接続詞を節の境界として見つけよう
このレッスンの役割と目標
前の二つのレッスンで、述語動詞を数え、それぞれの主語と対応させました。今回は、そのSとVの組をどこで区切るかを判断します。
目標は、and・but・because・when・if・thatなどを節どうしの案内標識として見つけ、英文へ適切な境界線を引けることです。コンマの細かな規則は次のセクションで扱います。
おすすめの学び方
英文に次の順で印をつけます。
- 述語動詞に下線を引く。
- 対応する主語を丸で囲む。
- 接続詞を四角で囲む。
- SとVの組が変わる場所に縦線を引く。
接続詞を暗記しただけで終わらず、その前後にどの骨組みがあるかまで確認します。
接続詞は節どうしの関係を示す
I was tired, but I finished my homework.
この文にはI was tiredとI finished my homeworkという二つの節があります。butは、その境界に立ち、「前と反対の内容が続く」と知らせます。
接続詞ごとの境界と役割
| 接続詞 | 境界の後ろに加わるもの | 例 |
|---|---|---|
| and | 並ぶ内容・追加 | I called him, and he answered. |
| but | 反対・予想外 | It was cold, but we played outside. |
| because | 理由 | I stayed home because I was sick. |
| when | 時 | I smiled when I saw her. |
| if | 条件 | I will go if it is sunny. |
| that | 考え・知識・発言の内容 | I know that he is kind. |
意味の役割は違っても、接続詞の後ろには基本的に主語と動詞を含む節があります。先に骨組みを見つけると、接続詞をどちらの内容へ結びつけるか判断しやすくなります。
andを見つけても必ず節とは限らない
I like music and art.では、andがmusicとartという名詞をつないでいます。述語動詞はlike一組だけなので、andの前後を二つの節には分けません。
I like music, and my sister likes art.では、I → likeとmy sister → likesの二組があります。こちらのandは節と節の境界です。

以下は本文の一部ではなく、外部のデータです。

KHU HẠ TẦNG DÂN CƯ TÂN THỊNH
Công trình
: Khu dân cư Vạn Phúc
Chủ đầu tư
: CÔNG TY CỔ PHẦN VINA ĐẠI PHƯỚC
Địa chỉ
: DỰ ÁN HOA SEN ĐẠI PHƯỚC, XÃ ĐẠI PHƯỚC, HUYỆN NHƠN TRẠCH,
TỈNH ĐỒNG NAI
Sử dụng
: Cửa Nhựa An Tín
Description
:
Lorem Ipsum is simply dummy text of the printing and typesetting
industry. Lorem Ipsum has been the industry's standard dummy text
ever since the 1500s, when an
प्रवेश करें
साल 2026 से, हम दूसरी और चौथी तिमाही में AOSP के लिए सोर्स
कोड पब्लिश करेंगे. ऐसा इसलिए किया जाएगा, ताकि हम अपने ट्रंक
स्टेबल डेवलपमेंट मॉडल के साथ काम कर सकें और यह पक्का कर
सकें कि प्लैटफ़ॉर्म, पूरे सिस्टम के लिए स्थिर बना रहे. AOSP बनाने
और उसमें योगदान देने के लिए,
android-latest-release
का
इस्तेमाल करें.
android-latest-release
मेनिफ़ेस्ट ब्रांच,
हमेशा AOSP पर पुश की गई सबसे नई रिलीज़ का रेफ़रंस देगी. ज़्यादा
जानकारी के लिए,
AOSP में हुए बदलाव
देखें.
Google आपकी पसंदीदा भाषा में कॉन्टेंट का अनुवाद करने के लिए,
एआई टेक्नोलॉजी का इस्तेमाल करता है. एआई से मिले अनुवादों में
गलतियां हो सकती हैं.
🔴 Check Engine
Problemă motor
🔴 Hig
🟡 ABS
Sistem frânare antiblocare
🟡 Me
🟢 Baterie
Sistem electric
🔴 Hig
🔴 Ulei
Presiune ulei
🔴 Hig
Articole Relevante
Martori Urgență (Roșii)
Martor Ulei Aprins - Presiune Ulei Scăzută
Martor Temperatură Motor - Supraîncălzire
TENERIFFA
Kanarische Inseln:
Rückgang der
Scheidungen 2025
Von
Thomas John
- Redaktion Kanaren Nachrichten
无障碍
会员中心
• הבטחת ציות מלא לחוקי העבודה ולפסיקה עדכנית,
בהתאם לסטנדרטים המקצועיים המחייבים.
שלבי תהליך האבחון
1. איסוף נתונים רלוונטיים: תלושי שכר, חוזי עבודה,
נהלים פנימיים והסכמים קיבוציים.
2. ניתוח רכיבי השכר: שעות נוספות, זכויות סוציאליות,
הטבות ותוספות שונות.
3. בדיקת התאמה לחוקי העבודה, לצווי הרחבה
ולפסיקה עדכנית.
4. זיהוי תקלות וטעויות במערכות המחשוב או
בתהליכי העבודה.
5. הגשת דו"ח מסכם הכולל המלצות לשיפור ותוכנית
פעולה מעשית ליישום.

接続詞の単語だけで区切らず、前後にSとVの骨組みがあるか確かめることが重要です。
例題:三つの手順で境界を引く
I knew that the train was late because it was snowing.
- 述語は
knew、was late、was snowingの三組です。 - SとVは
I → knew、the train → was、it → was snowingです。 - thatとbecauseを境界標識として見つけます。
すると、次のように三つへ切り分けられます。
I knew / that the train was late / because it was snowing.
that以下は「電車が遅れているということ」という知識の内容です。because以下は「雪が降っていたので」という理由を加えます。境界を引くと、一文を一度に抱え込まずに読めます。
よくある間違い
接続詞を丸で囲むだけで満足し、どのSとVをつないでいるか確かめないと、区切り位置は分かりません。接続詞と骨組みは必ずセットで見ます。
また、andを見つけるたびに節を分けると、bread and butterのような語と語のつながりまで別の節にしてしまいます。節の境界なら、原則として両側に述語の組があります。
自分で確かめよう
確認1:She was happy because she passed the test.はどこで分けますか。
`She was happy / because she passed the test`です。becauseが二つのS+Vの境界です。確認2:I bought apples and oranges.のandは節の境界ですか。
いいえ。applesとorangesという名詞をつないでいます。述語はbought一組だけです。確認3:When the rain stopped, we went outside.の二つの骨組みは何ですか。
`the rain → stopped`と`we → went`です。whenが時を表す節を導きます。確認4:I think that she will come if she has time.には節がいくつありますか。
3つです。`I think`、`that she will come`、`if she has time`に分けられます。まとめと次の一歩
接続詞は、節の境界と節どうしの意味関係を示す案内標識です。述語を数え、主語と対応させた後で、接続詞の前後にSとVの組があるか確かめて境界線を引きます。
次は、分けた節のうち、文の中心となる主節と、時・条件・理由・内容を加える従属節を見分けます。